Multi-output spatio-temporal surrogate modelling for two geotechnical benchmark problems
摘要
Accurate prediction of spatio-temporal responses in geotechnical systems remains challenging due to the high computational cost of numerical simulations and the coupled multi-physics nature of soil behaviour. This paper presents an engineering-friendly neural network surrogate modelling framework for predicting time-dependent, multi-output responses from static geotechnical input parameters. The proposed approach provides a practical and unified surrogate representation in which the temporal evolution of the system is captured within a shared latent structure, while different spatial and multi-physics responses are generated through output-specific reconstruction modules using a simplified architecture that focuses on temporal modelling and spatial reconstruction, resulting in straightforward deployment in engineering practice.
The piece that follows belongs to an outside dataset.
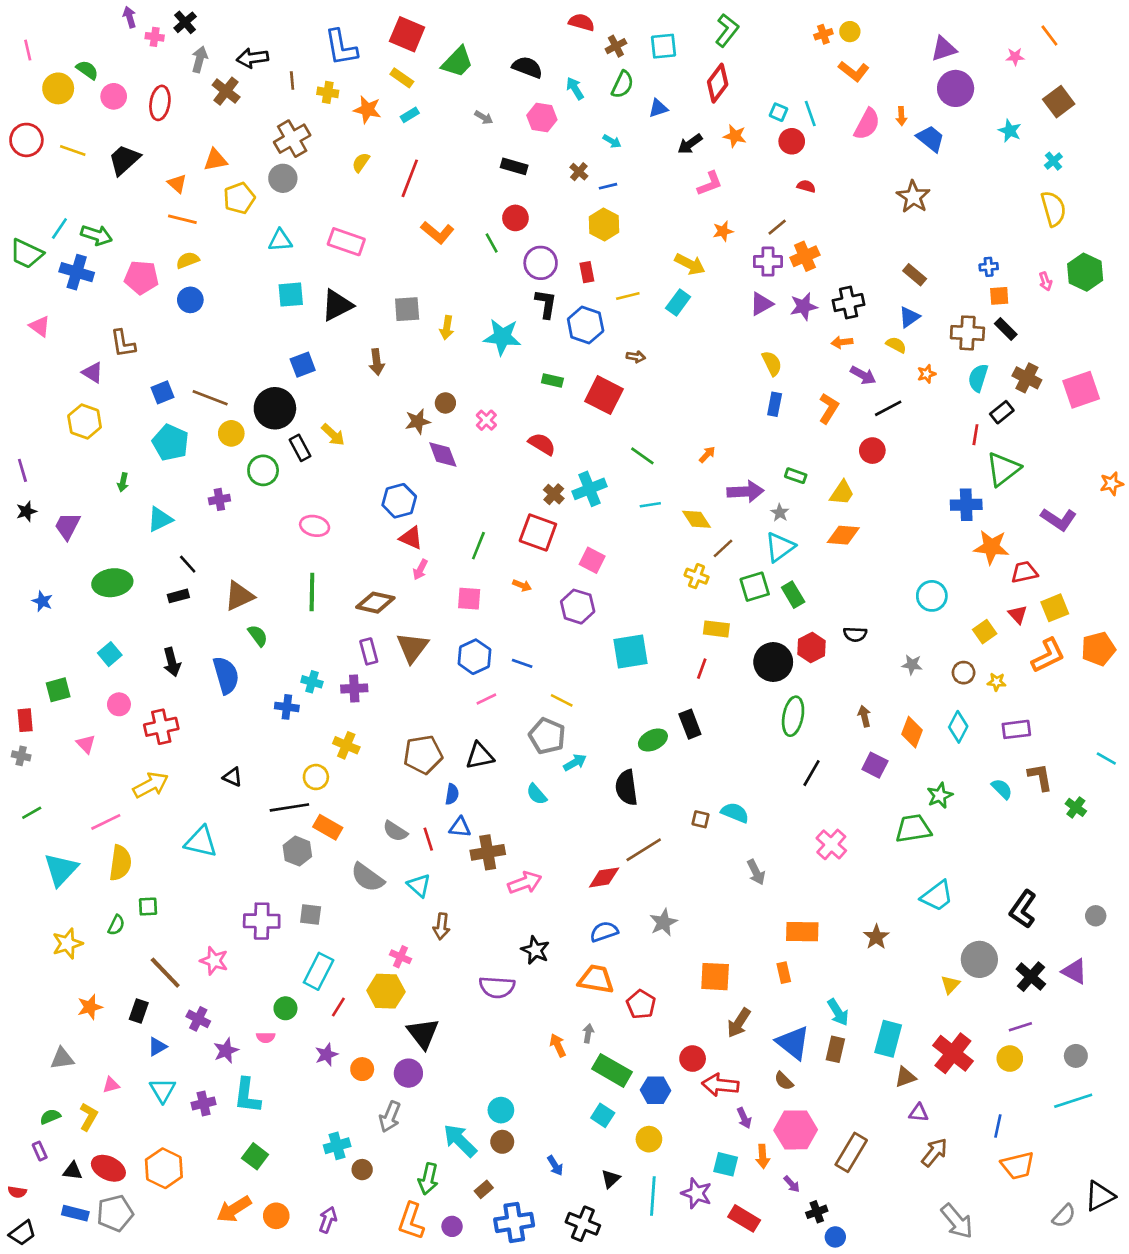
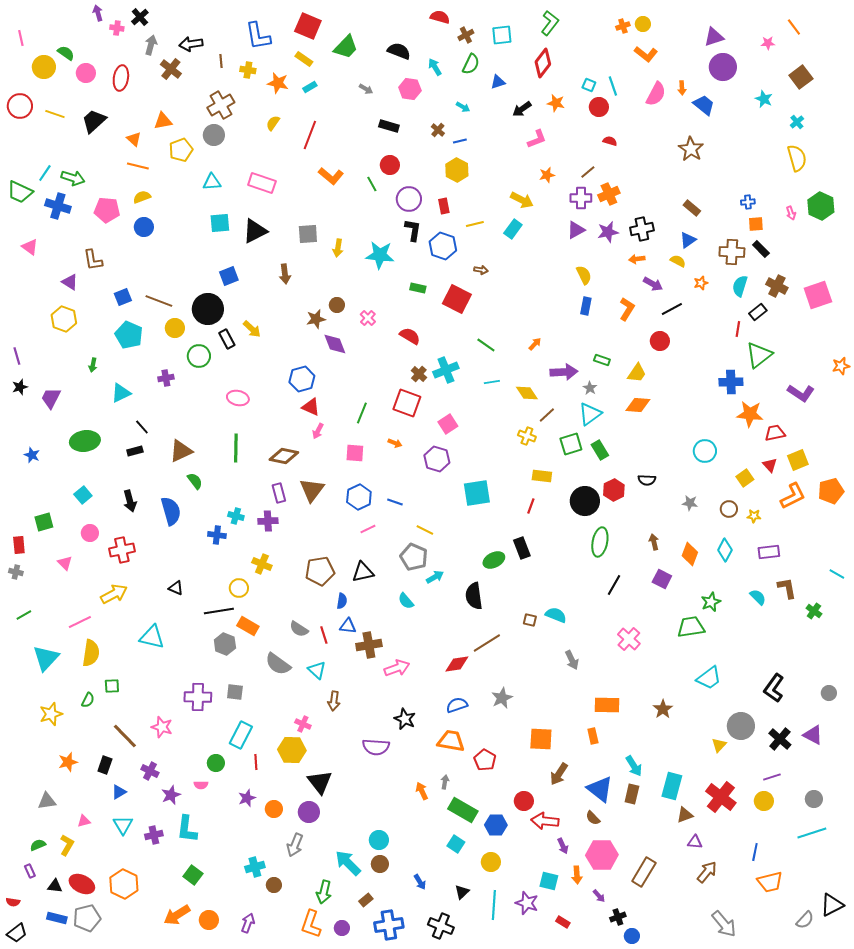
pink square: (592, 560) -> (448, 424), turned 30
red line: (338, 1007) -> (256, 762), turned -35
red rectangle: (744, 1218) -> (563, 922), size x0.6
This formulation enables multiple responses, including scalar indicators, vector quantities, and high-dimensional spatial fields such as stress and pore pressure distributions, to be predicted consistently within a single surrogate model, avoiding the need to construct and manage separate models for individual outputs or response fields. The framework is computationally efficient and suitable for the repeated evaluations required in applications such as parametric studies and uncertainty analysis. The approach is assessed using two benchmark problems of increasing complexity, including an offshore strip footing loading case and a sequential triaxial test with pronounced nonlinearity and a higher-dimensional input space. The proposed metamodel provides an effective and practically accurate representation of the spatio-temporal response: the test-set global normalised absolute error (GNAE) is about 2.3% in the offshore footing example and about 1.3% in the triaxial test. These results demonstrate that the surrogate can reproduce complex soil responses with good accuracy, highlighting its potential as a practical tool for spatio-temporal surrogate modelling in geotechnical engineering practice.